Material for the task START
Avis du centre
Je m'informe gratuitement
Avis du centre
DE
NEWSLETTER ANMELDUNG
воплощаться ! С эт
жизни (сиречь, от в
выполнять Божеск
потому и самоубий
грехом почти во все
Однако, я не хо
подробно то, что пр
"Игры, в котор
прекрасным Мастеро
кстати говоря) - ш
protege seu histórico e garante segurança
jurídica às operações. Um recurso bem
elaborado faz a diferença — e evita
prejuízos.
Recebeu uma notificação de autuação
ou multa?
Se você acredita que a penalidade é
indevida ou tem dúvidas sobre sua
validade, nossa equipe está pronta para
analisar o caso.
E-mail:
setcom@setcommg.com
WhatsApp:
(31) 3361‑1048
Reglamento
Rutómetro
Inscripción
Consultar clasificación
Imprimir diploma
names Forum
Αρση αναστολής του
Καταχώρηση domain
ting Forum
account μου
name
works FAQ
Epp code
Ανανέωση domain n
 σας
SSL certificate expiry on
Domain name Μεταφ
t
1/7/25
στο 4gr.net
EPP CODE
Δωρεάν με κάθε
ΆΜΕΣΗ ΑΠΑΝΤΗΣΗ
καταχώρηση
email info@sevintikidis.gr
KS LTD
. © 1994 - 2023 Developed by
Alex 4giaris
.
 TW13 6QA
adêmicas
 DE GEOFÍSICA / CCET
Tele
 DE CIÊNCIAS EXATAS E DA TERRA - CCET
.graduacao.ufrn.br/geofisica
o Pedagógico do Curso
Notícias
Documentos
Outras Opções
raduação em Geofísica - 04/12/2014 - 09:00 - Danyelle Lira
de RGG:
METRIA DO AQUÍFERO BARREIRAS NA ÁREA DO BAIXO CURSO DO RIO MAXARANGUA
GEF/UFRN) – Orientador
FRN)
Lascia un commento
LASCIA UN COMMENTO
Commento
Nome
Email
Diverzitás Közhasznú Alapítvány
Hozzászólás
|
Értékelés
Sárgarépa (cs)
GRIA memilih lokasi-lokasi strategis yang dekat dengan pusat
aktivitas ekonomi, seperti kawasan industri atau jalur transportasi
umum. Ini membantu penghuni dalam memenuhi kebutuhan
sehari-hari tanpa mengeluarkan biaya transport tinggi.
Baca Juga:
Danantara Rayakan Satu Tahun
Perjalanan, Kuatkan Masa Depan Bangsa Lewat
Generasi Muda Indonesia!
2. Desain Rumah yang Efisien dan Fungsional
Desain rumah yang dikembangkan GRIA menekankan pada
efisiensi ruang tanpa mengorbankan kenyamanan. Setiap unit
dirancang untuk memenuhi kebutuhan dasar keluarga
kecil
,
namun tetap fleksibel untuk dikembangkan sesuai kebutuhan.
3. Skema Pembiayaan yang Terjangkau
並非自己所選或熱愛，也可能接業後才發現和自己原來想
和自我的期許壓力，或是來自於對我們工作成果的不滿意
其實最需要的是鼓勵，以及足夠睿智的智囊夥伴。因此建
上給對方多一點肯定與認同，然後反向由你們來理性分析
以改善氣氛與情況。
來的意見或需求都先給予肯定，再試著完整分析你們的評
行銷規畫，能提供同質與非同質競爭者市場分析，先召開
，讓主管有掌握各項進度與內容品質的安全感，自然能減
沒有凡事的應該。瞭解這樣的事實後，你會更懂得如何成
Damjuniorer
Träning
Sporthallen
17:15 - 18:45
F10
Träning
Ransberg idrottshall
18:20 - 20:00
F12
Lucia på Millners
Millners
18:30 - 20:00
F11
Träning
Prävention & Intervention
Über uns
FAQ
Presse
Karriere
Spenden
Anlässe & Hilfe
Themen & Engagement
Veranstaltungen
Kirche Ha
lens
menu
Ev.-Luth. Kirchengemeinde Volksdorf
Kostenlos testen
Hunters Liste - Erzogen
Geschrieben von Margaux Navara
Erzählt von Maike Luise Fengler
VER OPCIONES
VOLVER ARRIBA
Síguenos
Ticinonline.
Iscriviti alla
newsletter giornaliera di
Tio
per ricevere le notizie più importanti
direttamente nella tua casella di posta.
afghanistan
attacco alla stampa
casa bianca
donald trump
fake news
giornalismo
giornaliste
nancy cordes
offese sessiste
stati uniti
Material for the task END
> _Exercise directions_: Copy all records verbatim.

> _Answer box_:
Avis du centre
Je m'informe gratuitement
Avis du centre
DE
NEWSLETTER ANMELDUNG
воплощаться ! С эт
жизни (сиречь, от в
выполнять Божеск
потому и самоубий
грехом почти во все
Однако, я не хо
подробно то, что пр
"Игры, в котор
прекрасным Мастеро
кстати говоря) - ш
protege seu histórico e garante segurança
jurídica às operações. Um recurso bem
elaborado faz a diferença — e evita
prejuízos.
Recebeu uma notificação de autuação
ou multa?
Se você acredita que a penalidade é
indevida ou tem dúvidas sobre sua
validade, nossa equipe está pronta para
analisar o caso.
E-mail:
setcom@setcommg.com
WhatsApp:
(31) 3361‑1048
Reglamento
Rutómetro
Inscripción
Consultar clasificación
Imprimir diploma
names Forum
Αρση αναστολής του
Καταχώρηση domain
ting Forum
account μου
name
works FAQ
Epp code
Ανανέωση domain n
 σας
SSL certificate expiry on
Domain name Μεταφ
t
1/7/25
στο 4gr.net
EPP CODE
Δωρεάν με κάθε
ΆΜΕΣΗ ΑΠΑΝΤΗΣΗ
καταχώρηση
email info@sevintikidis.gr
KS LTD
. © 1994 - 2023 Developed by
Alex 4giaris
.
 TW13 6QA
adêmicas
 DE GEOFÍSICA / CCET
Tele
 DE CIÊNCIAS EXATAS E DA TERRA - CCET
.graduacao.ufrn.br/geofisica
o Pedagógico do Curso
Notícias
Documentos
Outras Opções
raduação em Geofísica - 04/12/2014 - 09:00 - Danyelle Lira
de RGG:
METRIA DO AQUÍFERO BARREIRAS NA ÁREA DO BAIXO CURSO DO RIO MAXARANGUA
GEF/UFRN) – Orientador
FRN)
Lascia un commento
LASCIA UN COMMENTO
Commento
Nome
Email
Diverzitás Közhasznú Alapítvány
Hozzászólás
|
Értékelés
Sárgarépa (cs)
GRIA memilih lokasi-lokasi strategis yang dekat dengan pusat
aktivitas ekonomi, seperti kawasan industri atau jalur transportasi
umum. Ini membantu penghuni dalam memenuhi kebutuhan
sehari-hari tanpa mengeluarkan biaya transport tinggi.
Baca Juga:
Danantara Rayakan Satu Tahun
Perjalanan, Kuatkan Masa Depan Bangsa Lewat
Generasi Muda Indonesia!
2. Desain Rumah yang Efisien dan Fungsional
Desain rumah yang dikembangkan GRIA menekankan pada
efisiensi ruang tanpa mengorbankan kenyamanan. Setiap unit
dirancang untuk memenuhi kebutuhan dasar keluarga
kecil
,
namun tetap fleksibel untuk dikembangkan sesuai kebutuhan.
3. Skema Pembiayaan yang Terjangkau
並非自己所選或熱愛，也可能接業後才發現和自己原來想
和自我的期許壓力，或是來自於對我們工作成果的不滿意
其實最需要的是鼓勵，以及足夠睿智的智囊夥伴。因此建
上給對方多一點肯定與認同，然後反向由你們來理性分析
以改善氣氛與情況。
來的意見或需求都先給予肯定，再試著完整分析你們的評
行銷規畫，能提供同質與非同質競爭者市場分析，先召開
，讓主管有掌握各項進度與內容品質的安全感，自然能減
沒有凡事的應該。瞭解這樣的事實後，你會更懂得如何成
Damjuniorer
Träning
Sporthallen
17:15 - 18:45
F10
Träning
Ransberg idrottshall
18:20 - 20:00
F12
Lucia på Millners
Millners
18:30 - 20:00
F11
Träning
Prävention & Intervention
Über uns
FAQ
Presse
Karriere
Spenden
Anlässe & Hilfe
Themen & Engagement
Veranstaltungen
Kirche Ha
lens
menu
Ev.-Luth. Kirchengemeinde Volksdorf
Kostenlos testen
Hunters Liste - Erzogen
Geschrieben von Margaux Navara
Erzählt von Maike Luise Fengler
VER OPCIONES
VOLVER ARRIBA
Síguenos
Ticinonline.
Iscriviti alla
newsletter giornaliera di
Tio
per ricevere le notizie più importanti
direttamente nella tua casella di posta.
afghanistan
attacco alla stampa
casa bianca
donald trump
fake news
giornalismo
giornaliste
nancy cordes
offese sessiste
stati uniti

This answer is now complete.